We’re not quite sure how to spend this afternoon since the Titans aren’t playing. Maybe I should take care of the leaves in the yard that are piling up before the neighbors complain. I do need something fast for lunch, however, because it’s going to be a busy day and a busy week, no matter what. In fact, I may need to get started on that big project at work this afternoon…

No, our waiting does not look much like the waiting of Israel in Exile, or even the waiting of the world for the coming of Jesus Messiah. But the truth of human existence is that the promise of God’s presence cannot be heard in the midst of a life of ease. Waiting on the Lord is a possibility for most of us only when our easy lives have crashed in crisis and all of our human self-help options have failed. Waiting on the Lord is only possible when we can tell the truth about ourselves and our circumstances.

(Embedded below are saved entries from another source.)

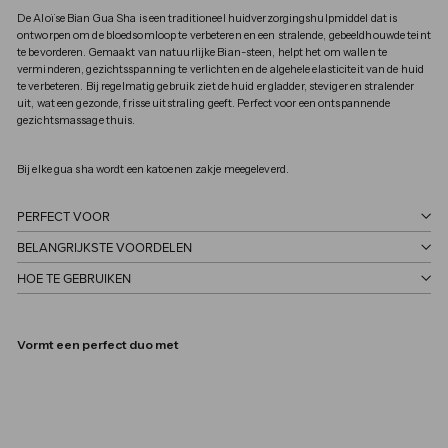
De Aloïse Bian Gua Sha is een traditioneel huidverzorgingshulpmiddel dat is
ontworpen om de bloedsomloop te verbeteren en een stralende, gebeeldhouwde teint
te bevorderen. Gemaakt van natuurlijke Bian-steen, helpt het om wallen te
verminderen, gezichtsspanning te verlichten en de algehele elasticiteit van de huid
te verbeteren. Bij regelmatig gebruik ziet de huid er gladder, steviger en stralender
uit, wat een gezonde, frisse uitstraling geeft. Perfect voor een ontspannende
gezichtsmassage thuis.
Bij elke gua sha wordt een katoenen zakje meegeleverd.
PERFECT VOOR
BELANGRIJKSTE VOORDELEN
HOE TE GEBRUIKEN
Vormt een perfect duo met
Bian Stone Gua Sha voor gezicht en lichaam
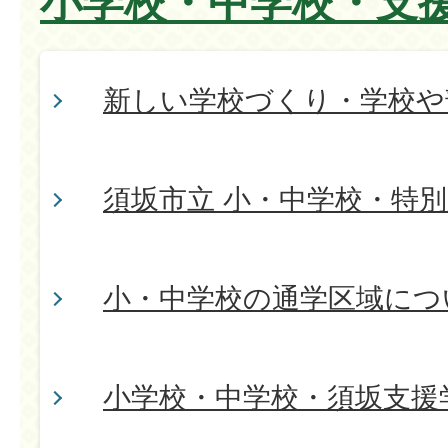
小学校・中学校・支
新しい学校づくり・学校や
須坂市立 小・中学校・特
小・中学校の通学区域につ
小学校・中学校・須坂支援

We can ponder, I suppose, whether life here more resembles the life of the exiled Israelites or the conquering Assyrians and Babylonians. Either way, the message is the same – there is no life apart from the breath of life graciously given by an incomparable God. In the midst of all the gold and silver that our human intelligence and ingenuity and technology have produced that we are prone to worship, the truth is that most of us do not live stress-free lives. In spite of all the smiles that we share in this room, too much of our church existence is human-all-too-human. Perhaps it is, in fact we in this room this morning who most need a new definition of waiting – not the “hurry up and wait” of standing in line somewhere, not the waiting for this to get over so that we can get on with our day, but the waiting in hope that we will see God. Perhaps this is a year to take Advent seriously. It’s popular, almost faddish in church circles these days, to spend 40 days in prayer in search of life’s purpose. Perhaps in your life, as in mine, this is a good year to start thinking and hoping and waiting for Christmas early – not the shopping mall Christmas, not the money-purchasing, idol revealing Christmas, but the announcement that only Creator-God can make to this world. “A voice crying out: In the wilderness prepare the way of the LORD; in the desert make straight a highway for our God.”

Delivered at Woodmont Hills, November 7, 2004.